## About this exercise:
Below are records to be repeated in full. Give them exactly.

-------- Records to process --------

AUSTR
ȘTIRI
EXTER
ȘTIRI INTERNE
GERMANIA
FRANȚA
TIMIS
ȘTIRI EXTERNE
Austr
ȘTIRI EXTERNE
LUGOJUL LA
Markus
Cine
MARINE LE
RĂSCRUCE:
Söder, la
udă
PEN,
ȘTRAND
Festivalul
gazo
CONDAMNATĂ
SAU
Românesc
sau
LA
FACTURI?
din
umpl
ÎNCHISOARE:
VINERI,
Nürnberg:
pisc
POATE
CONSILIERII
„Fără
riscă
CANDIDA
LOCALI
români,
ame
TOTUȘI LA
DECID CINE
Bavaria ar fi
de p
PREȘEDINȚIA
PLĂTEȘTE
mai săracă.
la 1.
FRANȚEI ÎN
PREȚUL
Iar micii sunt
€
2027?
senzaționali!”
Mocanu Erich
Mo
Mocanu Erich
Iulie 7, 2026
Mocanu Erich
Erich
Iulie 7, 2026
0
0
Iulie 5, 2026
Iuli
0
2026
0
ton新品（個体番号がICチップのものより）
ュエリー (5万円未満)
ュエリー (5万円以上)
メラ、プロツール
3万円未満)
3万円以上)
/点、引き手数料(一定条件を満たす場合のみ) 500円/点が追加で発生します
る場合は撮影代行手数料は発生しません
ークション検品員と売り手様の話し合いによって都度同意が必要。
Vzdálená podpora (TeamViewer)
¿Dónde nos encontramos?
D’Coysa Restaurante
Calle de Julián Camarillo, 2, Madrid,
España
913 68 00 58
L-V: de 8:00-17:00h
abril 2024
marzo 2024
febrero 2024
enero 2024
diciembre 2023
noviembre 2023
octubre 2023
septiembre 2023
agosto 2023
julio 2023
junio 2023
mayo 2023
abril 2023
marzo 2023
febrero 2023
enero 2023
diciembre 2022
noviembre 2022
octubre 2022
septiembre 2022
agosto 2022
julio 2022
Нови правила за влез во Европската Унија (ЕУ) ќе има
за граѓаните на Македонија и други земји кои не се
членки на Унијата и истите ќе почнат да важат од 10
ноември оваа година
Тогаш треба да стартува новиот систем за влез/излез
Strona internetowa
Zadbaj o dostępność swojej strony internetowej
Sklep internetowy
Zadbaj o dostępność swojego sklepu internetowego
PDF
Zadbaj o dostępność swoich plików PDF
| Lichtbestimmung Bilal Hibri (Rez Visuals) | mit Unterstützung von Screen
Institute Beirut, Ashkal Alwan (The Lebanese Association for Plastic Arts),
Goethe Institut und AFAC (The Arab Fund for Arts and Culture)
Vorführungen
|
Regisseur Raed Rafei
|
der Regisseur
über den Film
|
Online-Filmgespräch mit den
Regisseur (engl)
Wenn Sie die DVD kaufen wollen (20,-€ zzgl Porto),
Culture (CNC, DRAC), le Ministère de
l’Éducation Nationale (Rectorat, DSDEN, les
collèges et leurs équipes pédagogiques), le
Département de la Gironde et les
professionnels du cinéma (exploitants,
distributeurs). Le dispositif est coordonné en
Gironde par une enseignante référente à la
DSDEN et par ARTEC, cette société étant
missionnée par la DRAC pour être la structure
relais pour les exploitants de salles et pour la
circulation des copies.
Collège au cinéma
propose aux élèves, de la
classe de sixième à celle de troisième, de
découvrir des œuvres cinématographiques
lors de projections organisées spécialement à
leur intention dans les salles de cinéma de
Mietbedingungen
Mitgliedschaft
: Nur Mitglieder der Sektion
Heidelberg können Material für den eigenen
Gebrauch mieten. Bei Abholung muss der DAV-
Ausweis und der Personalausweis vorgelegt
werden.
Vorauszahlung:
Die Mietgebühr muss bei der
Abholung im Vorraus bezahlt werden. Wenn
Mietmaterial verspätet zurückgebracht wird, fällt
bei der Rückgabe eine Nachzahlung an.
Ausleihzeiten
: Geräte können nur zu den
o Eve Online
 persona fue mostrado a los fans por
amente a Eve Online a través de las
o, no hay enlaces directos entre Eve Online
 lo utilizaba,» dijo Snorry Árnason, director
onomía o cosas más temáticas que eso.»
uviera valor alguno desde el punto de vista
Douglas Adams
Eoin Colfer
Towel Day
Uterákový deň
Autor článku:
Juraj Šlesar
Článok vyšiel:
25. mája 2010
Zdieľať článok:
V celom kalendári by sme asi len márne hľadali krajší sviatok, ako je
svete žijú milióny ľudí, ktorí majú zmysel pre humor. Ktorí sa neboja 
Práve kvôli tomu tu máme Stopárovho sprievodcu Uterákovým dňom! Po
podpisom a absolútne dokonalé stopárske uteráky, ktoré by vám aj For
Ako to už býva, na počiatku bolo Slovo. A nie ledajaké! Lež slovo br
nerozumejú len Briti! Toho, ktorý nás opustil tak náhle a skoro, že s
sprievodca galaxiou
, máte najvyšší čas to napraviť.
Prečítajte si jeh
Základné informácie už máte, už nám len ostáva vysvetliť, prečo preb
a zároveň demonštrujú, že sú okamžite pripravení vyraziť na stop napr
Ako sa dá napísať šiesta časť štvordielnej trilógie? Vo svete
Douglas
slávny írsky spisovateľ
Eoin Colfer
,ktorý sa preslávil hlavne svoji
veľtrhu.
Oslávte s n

--------

## Answer box:
AUSTR
ȘTIRI
EXTER
ȘTIRI INTERNE
GERMANIA
FRANȚA
TIMIS
ȘTIRI EXTERNE
Austr
ȘTIRI EXTERNE
LUGOJUL LA
Markus
Cine
MARINE LE
RĂSCRUCE:
Söder, la
udă
PEN,
ȘTRAND
Festivalul
gazo
CONDAMNATĂ
SAU
Românesc
sau
LA
FACTURI?
din
umpl
ÎNCHISOARE:
VINERI,
Nürnberg:
pisc
POATE
CONSILIERII
„Fără
riscă
CANDIDA
LOCALI
români,
ame
TOTUȘI LA
DECID CINE
Bavaria ar fi
de p
PREȘEDINȚIA
PLĂTEȘTE
mai săracă.
la 1.
FRANȚEI ÎN
PREȚUL
Iar micii sunt
€
2027?
senzaționali!”
Mocanu Erich
Mo
Mocanu Erich
Iulie 7, 2026
Mocanu Erich
Erich
Iulie 7, 2026
0
0
Iulie 5, 2026
Iuli
0
2026
0
ton新品（個体番号がICチップのものより）
ュエリー (5万円未満)
ュエリー (5万円以上)
メラ、プロツール
3万円未満)
3万円以上)
/点、引き手数料(一定条件を満たす場合のみ) 500円/点が追加で発生します
る場合は撮影代行手数料は発生しません
ークション検品員と売り手様の話し合いによって都度同意が必要。
Vzdálená podpora (TeamViewer)
¿Dónde nos encontramos?
D’Coysa Restaurante
Calle de Julián Camarillo, 2, Madrid,
España
913 68 00 58
L-V: de 8:00-17:00h
abril 2024
marzo 2024
febrero 2024
enero 2024
diciembre 2023
noviembre 2023
octubre 2023
septiembre 2023
agosto 2023
julio 2023
junio 2023
mayo 2023
abril 2023
marzo 2023
febrero 2023
enero 2023
diciembre 2022
noviembre 2022
octubre 2022
septiembre 2022
agosto 2022
julio 2022
Нови правила за влез во Европската Унија (ЕУ) ќе има
за граѓаните на Македонија и други земји кои не се
членки на Унијата и истите ќе почнат да важат од 10
ноември оваа година
Тогаш треба да стартува новиот систем за влез/излез
Strona internetowa
Zadbaj o dostępność swojej strony internetowej
Sklep internetowy
Zadbaj o dostępność swojego sklepu internetowego
PDF
Zadbaj o dostępność swoich plików PDF
| Lichtbestimmung Bilal Hibri (Rez Visuals) | mit Unterstützung von Screen
Institute Beirut, Ashkal Alwan (The Lebanese Association for Plastic Arts),
Goethe Institut und AFAC (The Arab Fund for Arts and Culture)
Vorführungen
|
Regisseur Raed Rafei
|
der Regisseur
über den Film
|
Online-Filmgespräch mit den
Regisseur (engl)
Wenn Sie die DVD kaufen wollen (20,-€ zzgl Porto),
Culture (CNC, DRAC), le Ministère de
l’Éducation Nationale (Rectorat, DSDEN, les
collèges et leurs équipes pédagogiques), le
Département de la Gironde et les
professionnels du cinéma (exploitants,
distributeurs). Le dispositif est coordonné en
Gironde par une enseignante référente à la
DSDEN et par ARTEC, cette société étant
missionnée par la DRAC pour être la structure
relais pour les exploitants de salles et pour la
circulation des copies.
Collège au cinéma
propose aux élèves, de la
classe de sixième à celle de troisième, de
découvrir des œuvres cinématographiques
lors de projections organisées spécialement à
leur intention dans les salles de cinéma de
Mietbedingungen
Mitgliedschaft
: Nur Mitglieder der Sektion
Heidelberg können Material für den eigenen
Gebrauch mieten. Bei Abholung muss der DAV-
Ausweis und der Personalausweis vorgelegt
werden.
Vorauszahlung:
Die Mietgebühr muss bei der
Abholung im Vorraus bezahlt werden. Wenn
Mietmaterial verspätet zurückgebracht wird, fällt
bei der Rückgabe eine Nachzahlung an.
Ausleihzeiten
: Geräte können nur zu den
o Eve Online
 persona fue mostrado a los fans por
amente a Eve Online a través de las
o, no hay enlaces directos entre Eve Online
 lo utilizaba,» dijo Snorry Árnason, director
onomía o cosas más temáticas que eso.»
uviera valor alguno desde el punto de vista
Douglas Adams
Eoin Colfer
Towel Day
Uterákový deň
Autor článku:
Juraj Šlesar
Článok vyšiel:
25. mája 2010
Zdieľať článok:
V celom kalendári by sme asi len márne hľadali krajší sviatok, ako je
svete žijú milióny ľudí, ktorí majú zmysel pre humor. Ktorí sa neboja 
Práve kvôli tomu tu máme Stopárovho sprievodcu Uterákovým dňom! Po
podpisom a absolútne dokonalé stopárske uteráky, ktoré by vám aj For
Ako to už býva, na počiatku bolo Slovo. A nie ledajaké! Lež slovo br
nerozumejú len Briti! Toho, ktorý nás opustil tak náhle a skoro, že s
sprievodca galaxiou
, máte najvyšší čas to napraviť.
Prečítajte si jeh
Základné informácie už máte, už nám len ostáva vysvetliť, prečo preb
a zároveň demonštrujú, že sú okamžite pripravení vyraziť na stop napr
Ako sa dá napísať šiesta časť štvordielnej trilógie? Vo svete
Douglas
slávny írsky spisovateľ
Eoin Colfer
,ktorý sa preslávil hlavne svoji
veľtrhu.
Oslávte s n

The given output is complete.